■ **REQUIRED WORK**
The response must be the exact lines from the line holding "Enumerate the UI" through the end of the entries, with no pictures and nothing else.

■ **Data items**
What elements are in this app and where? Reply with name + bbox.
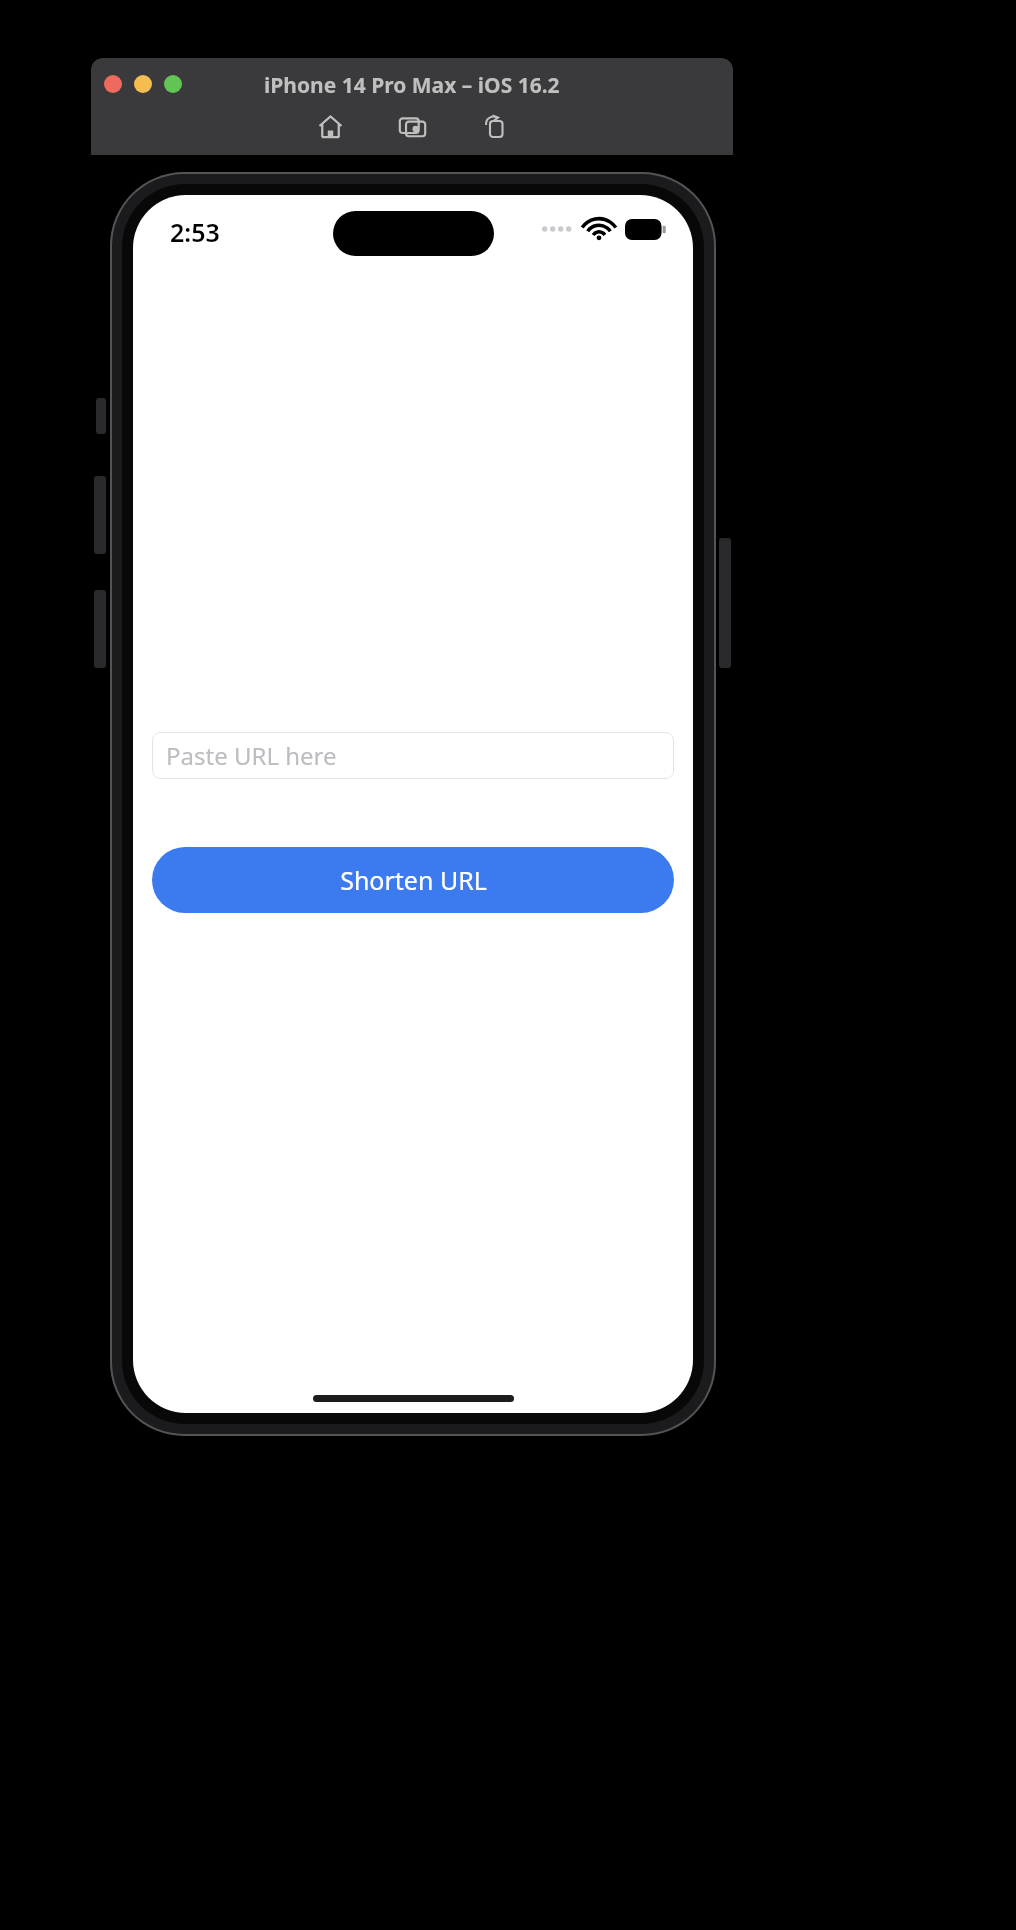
button[interactable]: Home [312,108,348,144]
button[interactable]: Maximize window [164,75,182,93]
button[interactable]: Minimize window [134,75,152,93]
button[interactable]: Record screen [476,108,512,144]
button[interactable]: Screenshot [394,108,430,144]
staticText: Paste URL here [166,739,337,772]
staticText: iPhone 14 Pro Max – iOS 16.2 [264,71,560,100]
staticText: 2:53 [170,215,220,249]
button[interactable]: Shorten URL [152,847,674,913]
staticText: Shorten URL [340,863,487,897]
button[interactable]: Paste URL here [152,732,674,779]
button[interactable]: Close window [104,75,122,93]
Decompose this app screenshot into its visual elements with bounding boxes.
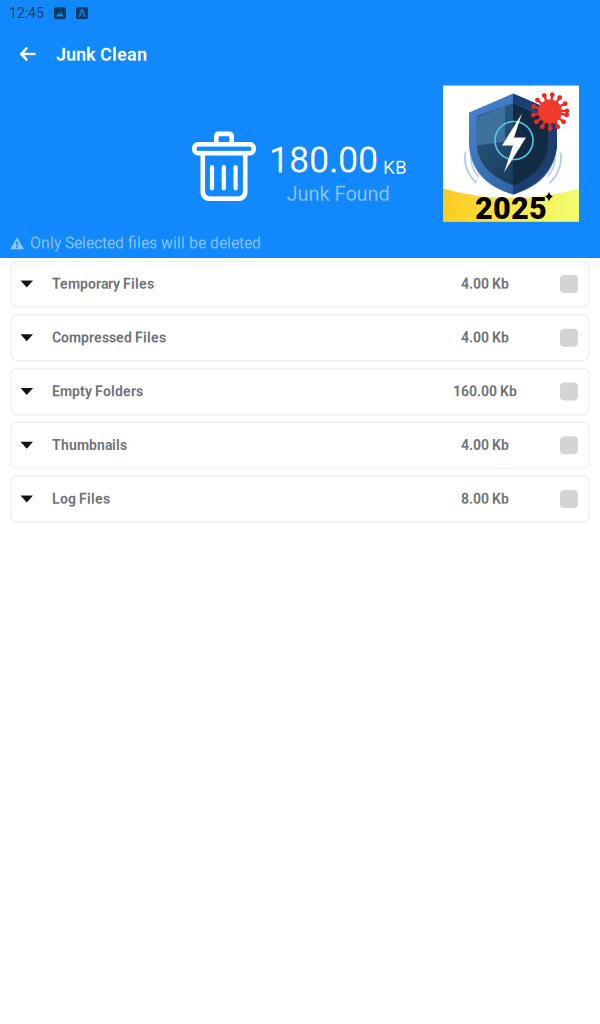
staticText: Log Files <box>52 491 110 507</box>
staticText: 2025 <box>475 190 547 226</box>
staticText: 8.00 Kb <box>461 491 509 507</box>
staticText: 160.00 Kb <box>453 383 517 400</box>
staticText: Only Selected files will be deleted <box>30 234 261 252</box>
staticText: 180.00 <box>269 139 378 181</box>
staticText: Junk Found <box>286 182 390 206</box>
staticText: Compressed Files <box>52 330 166 346</box>
staticText: Thumbnails <box>52 437 127 453</box>
staticText: 4.00 Kb <box>461 437 509 453</box>
staticText: KB <box>383 156 407 178</box>
button[interactable]: Log Files <box>11 476 589 522</box>
staticText: Temporary Files <box>52 276 154 292</box>
staticText: Empty Folders <box>52 383 143 400</box>
button[interactable]: Back <box>0 29 56 79</box>
button[interactable]: Empty Folders <box>11 368 589 414</box>
staticText: Junk Clean <box>56 44 147 65</box>
button[interactable]: Compressed Files <box>11 315 589 361</box>
button[interactable]: Thumbnails <box>11 422 589 468</box>
staticText: 4.00 Kb <box>461 276 509 292</box>
staticText: 4.00 Kb <box>461 330 509 346</box>
staticText: 12:45 <box>9 5 44 21</box>
button[interactable]: Temporary Files <box>11 261 589 307</box>
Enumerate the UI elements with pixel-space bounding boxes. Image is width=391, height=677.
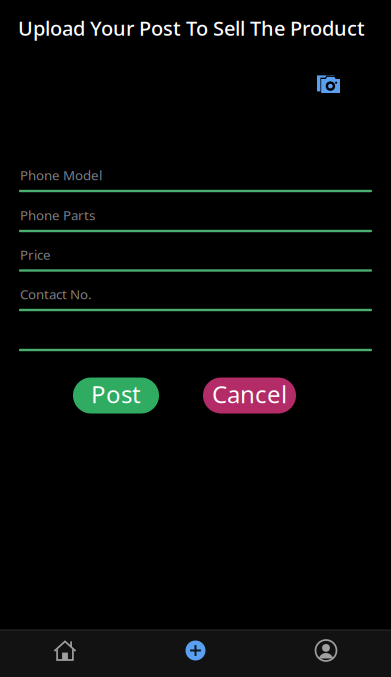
button[interactable]: Post (73, 378, 159, 414)
button[interactable]: Add photo (310, 68, 347, 100)
staticText: Upload Your Post To Sell The Product (18, 15, 365, 41)
button[interactable]: Profile (261, 630, 391, 677)
staticText: Contact No. (20, 285, 92, 303)
staticText: Phone Model (20, 166, 102, 184)
button[interactable]: Add post (130, 630, 260, 677)
staticText: Price (20, 246, 51, 263)
staticText: Post (91, 378, 141, 410)
button[interactable]: Cancel (203, 378, 296, 414)
staticText: Phone Parts (20, 206, 95, 224)
staticText: Cancel (212, 378, 287, 410)
button[interactable]: Home (0, 630, 130, 677)
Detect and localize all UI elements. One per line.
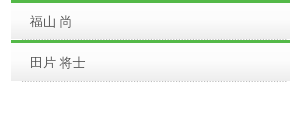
button[interactable]: 福山 尚 xyxy=(11,3,290,39)
staticText: 田片 将士 xyxy=(30,53,86,71)
button[interactable]: 田片 将士 xyxy=(11,43,290,81)
other: Name list xyxy=(0,0,300,134)
staticText: 福山 尚 xyxy=(30,12,73,30)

■ **TASK RESULT**
Enumerate the UI elements with pixel-space bounding boxes. Image is width=391, height=677.
button[interactable]: Post (73, 378, 159, 414)
button[interactable]: Add photo (310, 68, 347, 100)
staticText: Upload Your Post To Sell The Product (18, 15, 365, 41)
button[interactable]: Profile (261, 630, 391, 677)
staticText: Contact No. (20, 285, 92, 303)
staticText: Phone Model (20, 166, 102, 184)
button[interactable]: Add post (130, 630, 260, 677)
staticText: Price (20, 246, 51, 263)
staticText: Post (91, 378, 141, 410)
button[interactable]: Cancel (203, 378, 296, 414)
staticText: Phone Parts (20, 206, 95, 224)
staticText: Cancel (212, 378, 287, 410)
button[interactable]: Home (0, 630, 130, 677)
Detect and localize all UI elements. One per line.
button[interactable]: 福山 尚 xyxy=(11,3,290,39)
staticText: 田片 将士 xyxy=(30,53,86,71)
button[interactable]: 田片 将士 xyxy=(11,43,290,81)
other: Name list xyxy=(0,0,300,134)
staticText: 福山 尚 xyxy=(30,12,73,30)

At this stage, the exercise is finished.